What the task asks: Nothing but a number should be given: the count of lines in the listing that include "Juegos".

-- Opening Marker --

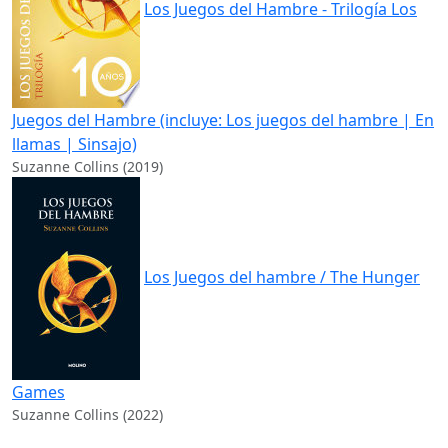
Los Juegos del Hambre - Trilogía Los
Juegos del Hambre (incluye: Los juegos del hambre | En
llamas | Sinsajo)
Suzanne Collins (2019)
Los Juegos del hambre / The Hunger
Games
Suzanne Collins (2022)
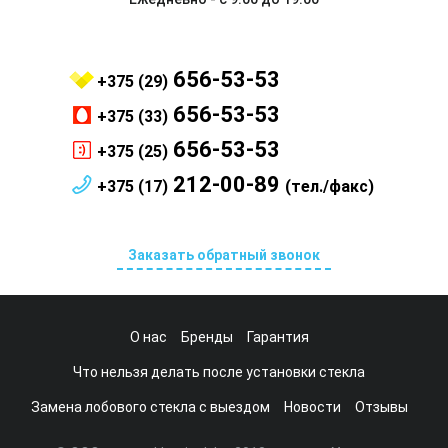
656-53-53
+375 (29)
656-53-53
+375 (33)
656-53-53
+375 (25)
212-00-89
+375 (17)
(тел./факс)
Заказать обратный звонок
О нас
Бренды
Гарантия
Что нельзя делать после установки стекла
Замена лобового стекла с выездом
Новости
Отзывы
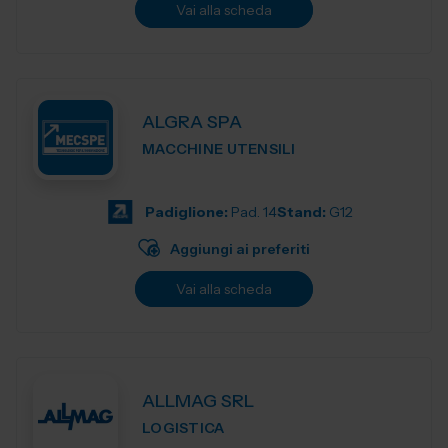
Vai alla scheda
ALGRA SPA
MACCHINE UTENSILI
Padiglione:
Pad. 14
Stand:
G12
Aggiungi ai preferiti
Vai alla scheda
ALLMAG SRL
LOGISTICA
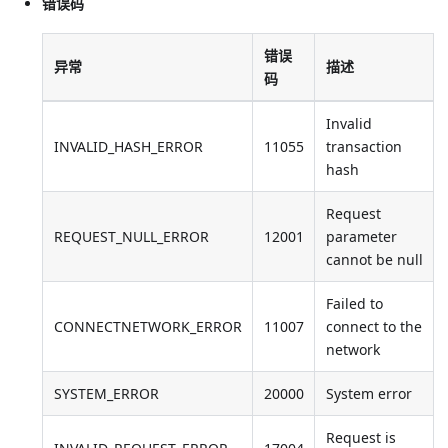
错误码
错误
异常
描述
码
Invalid
INVALID_HASH_ERROR
11055
transaction
hash
Request
REQUEST_NULL_ERROR
12001
parameter
cannot be null
Failed to
CONNECTNETWORK_ERROR
11007
connect to the
network
SYSTEM_ERROR
20000
System error
Request is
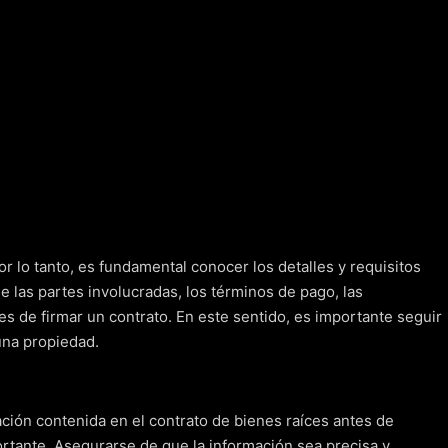
 lo tanto, es fundamental conocer los detalles y requisitos
de las partes involucradas, los términos de pago, las
s de firmar un contrato. En este sentido, es importante seguir
una propiedad.
mación contenida en el contrato de bienes raíces antes de
portante. Asegurarse de que la información sea precisa y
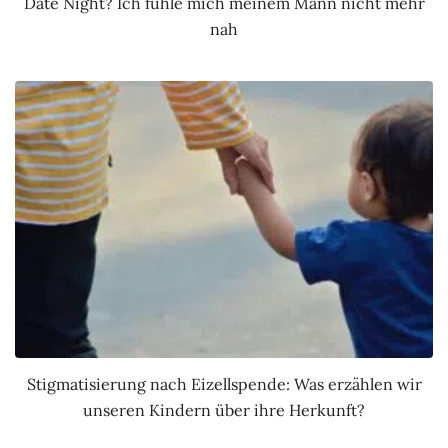
Date Night? Ich fühle mich meinem Mann nicht mehr
nah
Stigmatisierung nach Eizellspende: Was erzählen wir
unseren Kindern über ihre Herkunft?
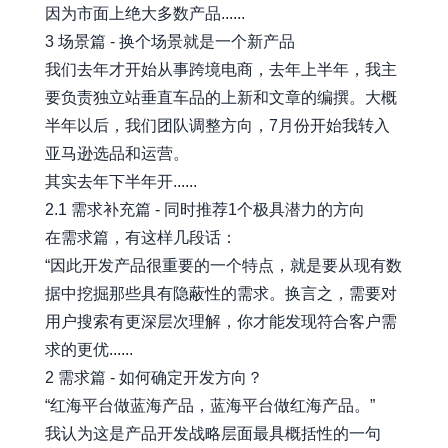
因为市面上绝大多数产品......
3 场景篇 - 换个场景就是一个新产品
我们去年才开始从事跨境电商，去年上半年，我主
要负责独立站垂直车品的上新和文章的编撰。大概
半年以后，我们团队调整方向，7月份开始我转入
亚马逊选品和运营。
其实去年下半年开......
2.1 需求补充篇 - 同时推荐1个极具潜力的方向
在需求篇，有这样几段话：
“因此开发产品很重要的一个特点，就是要从现有数
据中挖掘那些具有隐蔽性的需求。换言之，需要对
用户搜索有更深层次理解，你才能发现符合客户需
求的更优......
2 需求篇 - 如何确定开发方向？
“红海平台做蓝海产品，蓝海平台做红海产品。”
我认为这是产品开发战略层面最具概括性的一句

-- Closing Marker --

Solution for this task: 3